Finanzgericht Niedersachsen
Urt. v. 11.03.2004, Az.: 16 K 10411/00
Anwendbarkeit eines Doppelbesteuerungsabkommens (DBA) ; Einkommensteuerpflicht bei einer Tätigkeit als Seemann ; Auseinanderfallen von Schiffsbetreiber und Arbeitgeber
Bibliographie
- Gericht
- FG Niedersachsen
- Datum
- 11.03.2004
- Aktenzeichen
- 16 K 10411/00
- Entscheidungsform
- Urteil
- Referenz
- WKRS 2004, 13999
- Entscheidungsname
- [keine Angabe]
- ECLI
- ECLI:DE:FGNI:2004:0311.16K10411.00.0A
Verfahrensgang
- nachfolgend
- BFH - 26.04.2005 - AZ: I B 86/04
Rechtsgrundlagen
- § 1 Abs. 1 EStG
- § 2 Abs. 1 EStG
- Art. 15 Abs. 3 DBA-Zypern
- Art. 8 Abs. 1 DBA-Zypern
Redaktioneller Leitsatz
Fallen Schiffsbetreiber und Arbeitgeber auseinander, ist für die Anwendung des DBA-Zypern auch dann kein Raum, wenn beide Unternehmen ihren Sitz auf Zypern haben.
Tatbestand
Der Kläger ist deutscher Staatsangehöriger. Er hat seinen Wohnsitz in L.. Er ist geschieden. Als Schiffsingenieur ist der Kläger auf Hochseeschiffen tätig und erzielt hieraus dem Grunde nach Einkünfte aus nichtselbstständiger Tätigkeit.
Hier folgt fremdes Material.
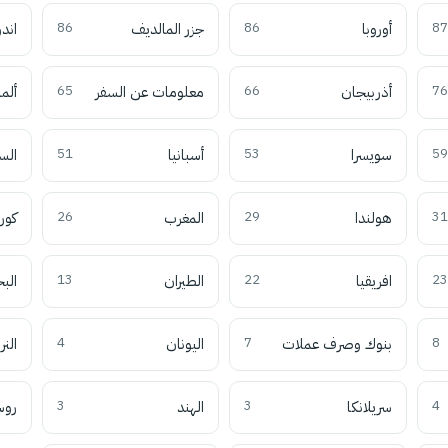
87
أوروبا
86
جزر المالديف
86
اند
76
أذربيجان
66
معلومات عن السفر
65
ألما
59
سويسرا
53
أسبانيا
51
الس
31
هولندا
29
المغرب
26
كوري
23
افريقيا
22
الطيران
13
الب
8
بنوك وصرف عملات
7
اليونان
4
النر
4
سريلانكا
3
الهند
3
روس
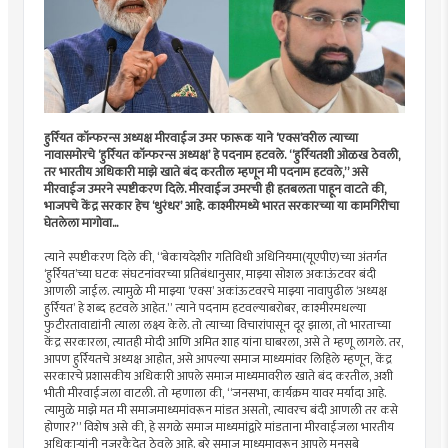
हुर्रियत कॉन्फरन्स अध्यक्ष मीरवाईज उमर फारूक याने ‘एक्स’वरील त्याच्या
नावासमोरचे ‘हुर्रियत कॉन्फरन्स अध्यक्ष’ हे पदनाम हटवले. “हुर्रियतशी ओळख ठेवली,
तर भारतीय अधिकारी माझे खाते बंद करतील म्हणून मी पदनाम हटवले,” असे
मीरवाईज उमरने स्पष्टीकरण दिले. मीरवाईज उमरची ही हतबलता पाहून वाटते की,
भाजपचे केंद्र सरकार हेच ‘धुरंधर’ आहे. काश्मीरमध्ये भारत सरकारच्या या कामगिरीचा
घेतलेला मागोवा...
त्याने स्पष्टीकरण दिले की, “बेकायदेशीर गतिविधी अधिनियमा(यूएपीए)च्या अंतर्गत
‘हुर्रियत’च्या घटक संघटनांवरच्या प्रतिबंधानुसार, माझ्या सोशल अकाऊंटवर बंदी
आणली जाईल. त्यामुळे मी माझ्या ‘एक्स’ अकांऊटवरचे माझ्या नावापुढील ‘अध्यक्ष
हुर्रियत’ हे शब्द हटवले आहेत.” त्याने पदनाम हटवल्याबरोबर, काश्मीरमधल्या
फुटीरतावाद्यांनी त्याला लक्ष्य केले. तो त्याच्या विचारांपासून दूर झाला, तो भारताच्या
केंद्र सरकारला, त्यातही मोदी आणि अमित शाह यांना घाबरला, असे ते म्हणू लागले. तर,
आपण हुर्रियतचे अध्यक्ष आहोत, असे आपल्या समाज माध्यमांवर लिहिले म्हणून, केंद्र
सरकारचे प्रशासकीय अधिकारी आपले समाज माध्यमावरील खाते बंद करतील, अशी
भीती मीरवाईजला वाटली. तो म्हणाला की, “जनसभा, कार्यक्रम यावर मर्यादा आहे.
त्यामुळे माझे मत मी समाजमाध्यमांवरून मांडत असतो, त्यावरच बंदी आणली तर कसे
होणार?” विशेष असे की, हे सगळे समाज माध्यमांद्वारे मांडताना मीरवाईजला भारतीय
अधिकार्‍यांनी नजरकैदेत ठेवले आहे. बरे समाज माध्यमावरून आपले मनसुबे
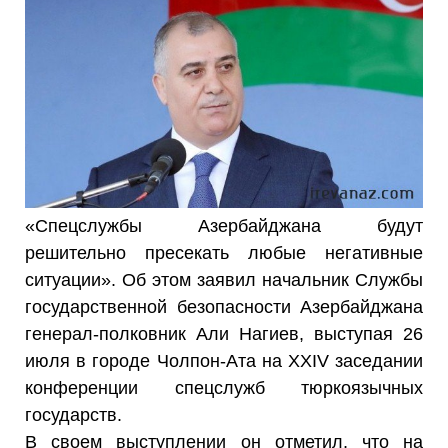
«Спецслужбы Азербайджана будут
решительно пресекать любые негативные
ситуации». Об этом заявил начальник Службы
государственной безопасности Азербайджана
генерал-полковник Али Нагиев, выступая 26
июля в городе Чолпон-Ата на XXIV заседании
конференции спецслужб тюркоязычных
государств.
В своем выступлении он отметил, что на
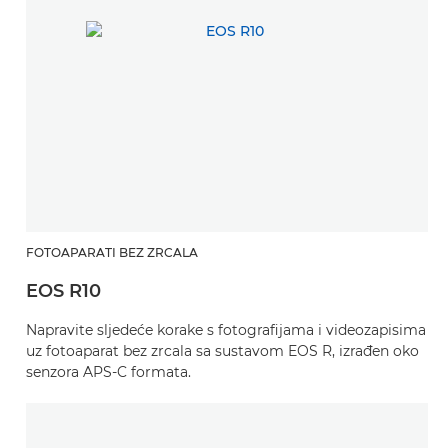
FOTOAPARATI BEZ ZRCALA
EOS R10
Napravite sljedeće korake s fotografijama i videozapisima
uz fotoaparat bez zrcala sa sustavom EOS R, izrađen oko
senzora APS-C formata.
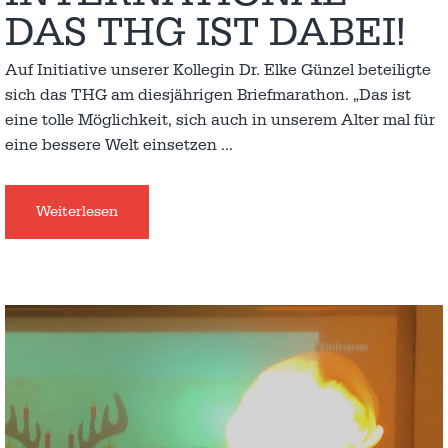
DAS THG IST DABEI!
Auf Initiative unserer Kollegin Dr. Elke Günzel beteiligte
sich das THG am diesjährigen Briefmarathon. „Das ist
eine tolle Möglichkeit, sich auch in unserem Alter mal für
eine bessere Welt einsetzen
…
Weiterlesen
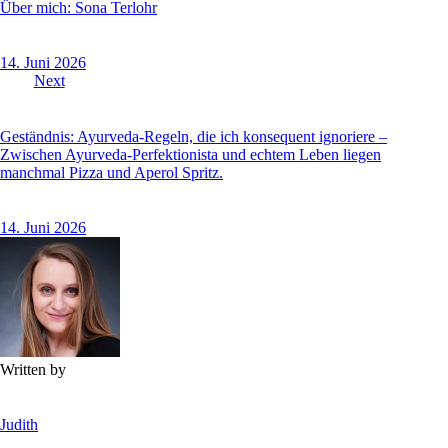
Über mich: Sona Terlohr
14. Juni 2026
Next
Geständnis: Ayurveda-Regeln, die ich konsequent ignoriere –
Zwischen Ayurveda-Perfektionista und echtem Leben liegen
manchmal Pizza und Aperol Spritz.
14. Juni 2026
Written by
Judith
Der Beklagte forderte den Kläger für das Streitjahr in 1996 zur Abgabe einer Einkommensteuererklärung auf. Im Rahmen der abgegebenen Steuererklärung beantragte der Kläger die Freistellung seiner Einkünfte aus Arbeitnehmertätigkeit aufgrund des Doppelbesteuerungsabkommens mit Zypern.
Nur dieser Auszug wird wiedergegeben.